Someone said to me the other day, “It’s too bad ghost story (Winter Tales) season is over.” It’s always great to hear that someone enjoys what I post! So here’s another story (and a mini film review). Arjan, this post is for you.
In case any other readers are feeling ghost story withdrawal, here’s where I remind you that all my Dark Tales Sleuth posts also link to a copy of the (usually supernatural) story/stories that I’m discussing, either at the Internet Archive or to a PDF I’ve transcribed myself. And most of my posts to Ephemera are ghost stories, too. Whenever I post to one of those blogs, I eventually post about it here, too, so if you follow Multo, you’ll be up to date on all my blogs.
Anyway, today’s post involves vampires, of sorts. First, the vetala, a ghoul-like Indian revenant that haunts cemeteries and can possess dead bodies. And secondly the jiangshi, or Chinese hopping vampire, which consumes the qi, or life force of their victims, rather than their blood.
A young man meets a beautiful, noble-born widow who has a crush on him; the noblewoman’s servant girl helps the two of them orchestrate their trysts. But all is not what it seems…

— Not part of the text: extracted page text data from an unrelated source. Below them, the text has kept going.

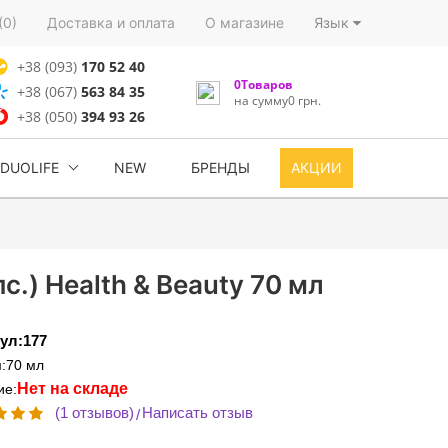
(0)
Доставка и оплата
О магазине
Язык
+38 (093)
170 52 40
0Товаров
+38 (067)
563 84 35
на сумму0 грн.
+38 (050)
394 93 26
DUOLIFE
NEW
БРЕНДЫ
АКЦИИ
.) Health & Beauty 70 мл
ул:177
:70 мл
Нет на складе
ие:
(1 отзывов)
Написать отзыв
/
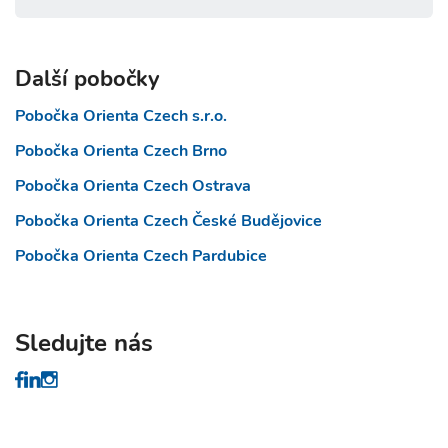
Další pobočky
Pobočka Orienta Czech s.r.o.
Pobočka Orienta Czech Brno
Pobočka Orienta Czech Ostrava
Pobočka Orienta Czech České Budějovice
Pobočka Orienta Czech Pardubice
Sledujte nás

There are many variations of this originally Chinese tale, some of which have been carried over to Japan too. My favorite is a version by Lafcadio Hearn, called “The Story of Ming-Y,” from his collection Some Chinese Ghosts. Hearn attributes the story to the thirteenth century collection Kin-Kou-Ki-Koan (which he translates as “The Marvelous Happenings of Ancient and of Recent Times”).
Ming-Y and Sië-Thao
Ming-Y is a young scholar who as been hired as a tutor into the household of the high commissioner Tchang, who lives just outside the city where Ming-Y’s parents live. Ming-Y lives at his employer’s house, but one spring he gets permission to visit his parents in the city. It’s on his way back to Tchang’s house when he first encounters a mysterious woman:
The dreamy joy of the day entered into the heart of Ming-Y; and he sat him down among the young blossoms, under the branches swaying against the violet sky, to drink in the perfume and the light, and to enjoy the great sweet silence. Even while thus reposing, a sound caused him to turn his eyes toward a shady place where wild peach-trees were in bloom; and he beheld a young woman, beautiful as the pinkening blossoms themselves, trying to hide among them. Though he looked for a moment only, Ming-Y could not avoid discerning the loveliness of her face, the golden purity of her complexion, and the brightness of her long eyes, that sparkled under a pair of brows as daintily curved as the wings of the silkworm butterfly outspread. Ming-Y at once turned his gaze away, and, rising quickly, proceeded on his journey. But so much embarrassed did he feel at the idea of those charming eyes peeping at him through the leaves, that he suffered the money he had been carrying in his sleeve to fall, without being aware of it. A few moments later he heard the patter of light feet running behind him, and a woman’s voice calling him by name. Turning his face in great surprise, he saw a comely servant-maid, who said to him, “Sir, my mistress bade me pick up and return you this silver which you dropped upon the road.” Ming-Y thanked the girl gracefully, and requested her to convey his compliments to her mistress. Then he proceeded on his way through the perfumed silence, athwart the shadows that dreamed along the forgotten path, dreaming himself also, and feeling his heart beating with strange quickness at the thought of the beautiful being that he had seen.